There are many questions to ask. Here is a list to get you started:
- What kind of training do you offer?- You will need training on how to write up contracts, how to show property, use the MLS, submit office files and so forth. Find out how the broker plans to train you. Are there classes, videos or one on one? Do you have to pay for the classes?
- Who will my supervisor be? Do I have direct access to them for help? Lack of training and support is usually the reason why good agents fail, and it isn’t their own fault. Real Estate isn’t rocket science, but the stuff you learned in class is only the beginning. The real learning begins once you have your first client. Set yourself up for success by making sure there will be training and support readily available.
- How do we handle conveyancing? Is there a conveyancer or do you do it yourself? Is there a charge to the agent? The client?
- How much flexibility do you have with listing contracts? Is there a minimum length or commission that the broker requires? Do you allow Exclusive Agency? These are higher level questions that may not resonate with you yet, but be aware of them- they will begin to make more sense as you gain experience. They are indicative of the flexibility of the office policy and the amount of creativity the broker allows. In my office, we have a motto: If it is ethical and it is legal, we can do it! Whatever it takes to make the deal work for the client.
- Do you allow teams? Do you allow partners?
- Where is my business coming from? Do you supply leads? Do you charge for them?
- Do you carry E&O insurance? Do you pay? What is the charge to me? E&O is Errors and Omissions and it covers you in the case of a claim. A doctor wouldn’t practice without malpractice insurance, so don’t even consider working for a broker who doesn’t carry E&O.
- What are your fees to buyers? To sellers? To agents? Some companies pass conveyancing or transaction fees along to buyers or sellers. Be aware of this and reach inside to see how you feel about it. Although it is common practice in the industry, it doesn’t feel right to me, so we don’t charge any fees. When I was an agent, I worked for a large company for a short time and they charged a $395 fee to the buyer at settlement. Everytime I had to explain it to the buyer I got a little bit of anxiety because it felt wrong to me to charge them extra for just doing my job. And the fee went to the company, it didn’t even go to me.
- What is the commission split you offer? Even if a broker promises you a large split, be sure to take into account any fees they charge you that end up offsetting that large split.

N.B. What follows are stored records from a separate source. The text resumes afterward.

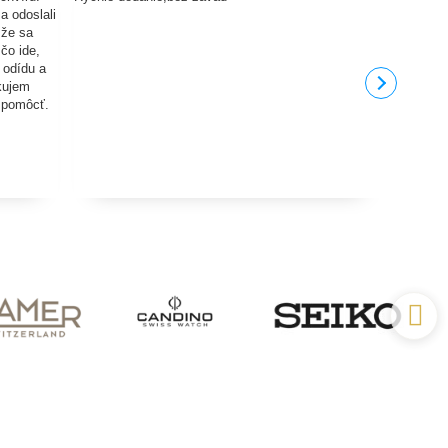
a odoslali
Rych
 že sa
 čo ide,
 odídu a
akujem
 pomôcť.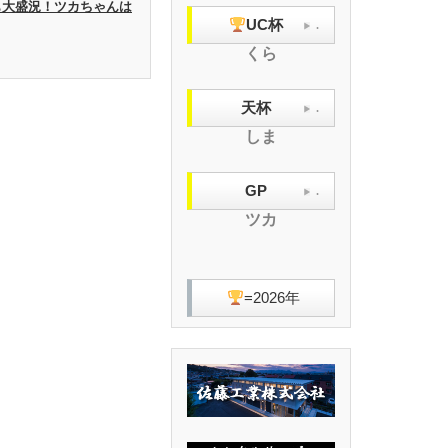
UPも大盛況！ツカちゃんは
UC杯
.
くら
天杯
.
しま
GP
.
ツカ
=2026年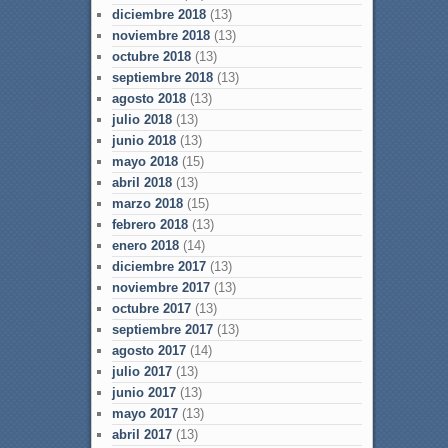
diciembre 2018
(13)
noviembre 2018
(13)
octubre 2018
(13)
septiembre 2018
(13)
agosto 2018
(13)
julio 2018
(13)
junio 2018
(13)
mayo 2018
(15)
abril 2018
(13)
marzo 2018
(15)
febrero 2018
(13)
enero 2018
(14)
diciembre 2017
(13)
noviembre 2017
(13)
octubre 2017
(13)
septiembre 2017
(13)
agosto 2017
(14)
julio 2017
(13)
junio 2017
(13)
mayo 2017
(13)
abril 2017
(13)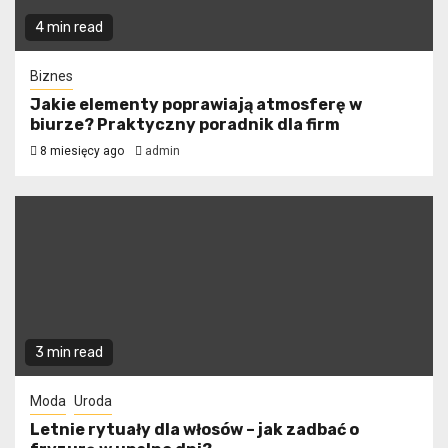
4 min read
Biznes
Jakie elementy poprawiają atmosferę w
biurze? Praktyczny poradnik dla firm
8 miesięcy ago
admin
3 min read
Moda
Uroda
Letnie rytuały dla włosów – jak zadbać o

Also be aware of something that sounds too good to be true, because as my mother always said….
Make note that the commission split was the very last question on the list. Most people make this one first on the list, but there are so many more important items to discuss before that. This is only a partial list of questions to ask, and some of them may not pertain to you and your business. As you interview with brokers and hear their presentation, it may bring topics to your awareness
3 Important things to remember:
- You are in the position of power here. Some brokers might not want to tell you that, but I will. That license you have is valuable, and most brokers would be thrilled to have you. You help them grow the company and bring in revenue.
- Most people don’t marry their high school sweetheart. You don’t have to find your forever home right now. You don’t know what you don’t know and this is a learning process. Pick the office that feels like the best fit and then get started. You can always move as you grow.
- As stressful as this is, remember that change is often hard but the pain will be worth it. You chose a career in real estate, so get moving and get started.
I hope this list of questions is helpful, but the most important criteria of all in choosing a broker isn’t on any list. It is a feeling in your gut, and your gut is usually right. Use these questions as a way to help your intuition make a decision. The place you choose to hang your license will not only have an impact on your success or failure in the real estate business, it will have an impact on your life as a whole. When you find the right fit- the place to call home- you will achieve balance and “work to live” rather than “living to work.”